→ **HOW TO COMPLETE THIS TASK**
Go through the data below. List every line that holds the word "Thomas".

== RECORDED INFORMATION ==

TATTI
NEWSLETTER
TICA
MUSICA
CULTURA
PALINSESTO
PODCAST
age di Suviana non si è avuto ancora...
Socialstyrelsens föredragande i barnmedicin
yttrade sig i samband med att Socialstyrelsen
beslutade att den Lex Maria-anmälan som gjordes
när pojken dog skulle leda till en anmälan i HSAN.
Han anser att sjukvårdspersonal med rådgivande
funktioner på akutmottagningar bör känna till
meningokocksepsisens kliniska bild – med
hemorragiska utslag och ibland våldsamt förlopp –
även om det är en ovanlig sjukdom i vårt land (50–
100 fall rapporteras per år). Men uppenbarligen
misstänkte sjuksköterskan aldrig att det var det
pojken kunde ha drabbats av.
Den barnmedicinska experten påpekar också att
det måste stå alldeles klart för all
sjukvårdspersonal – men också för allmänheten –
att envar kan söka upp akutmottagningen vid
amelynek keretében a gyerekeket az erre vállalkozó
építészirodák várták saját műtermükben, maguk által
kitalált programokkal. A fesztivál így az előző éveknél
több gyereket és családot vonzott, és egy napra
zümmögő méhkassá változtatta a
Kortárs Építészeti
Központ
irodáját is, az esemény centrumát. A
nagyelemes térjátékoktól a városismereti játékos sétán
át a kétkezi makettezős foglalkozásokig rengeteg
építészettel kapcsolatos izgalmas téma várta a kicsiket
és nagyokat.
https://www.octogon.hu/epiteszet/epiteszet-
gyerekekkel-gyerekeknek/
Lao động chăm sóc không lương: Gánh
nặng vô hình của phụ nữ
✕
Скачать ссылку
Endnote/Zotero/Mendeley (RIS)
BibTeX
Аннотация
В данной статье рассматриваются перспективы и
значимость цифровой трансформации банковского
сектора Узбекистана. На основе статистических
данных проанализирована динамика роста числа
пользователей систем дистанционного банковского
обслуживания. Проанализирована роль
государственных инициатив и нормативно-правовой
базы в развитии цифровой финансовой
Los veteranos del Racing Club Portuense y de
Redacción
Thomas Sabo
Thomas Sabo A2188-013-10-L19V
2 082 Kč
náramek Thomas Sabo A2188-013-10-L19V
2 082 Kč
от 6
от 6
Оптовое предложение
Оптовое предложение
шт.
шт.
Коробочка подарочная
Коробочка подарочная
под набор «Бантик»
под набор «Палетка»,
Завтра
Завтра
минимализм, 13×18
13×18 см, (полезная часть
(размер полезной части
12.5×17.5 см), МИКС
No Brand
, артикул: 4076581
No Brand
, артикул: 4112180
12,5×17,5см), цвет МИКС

===

→ **ANSWER TO THIS TASK**
Thomas Sabo
Thomas Sabo A2188-013-10-L19V
náramek Thomas Sabo A2188-013-10-L19V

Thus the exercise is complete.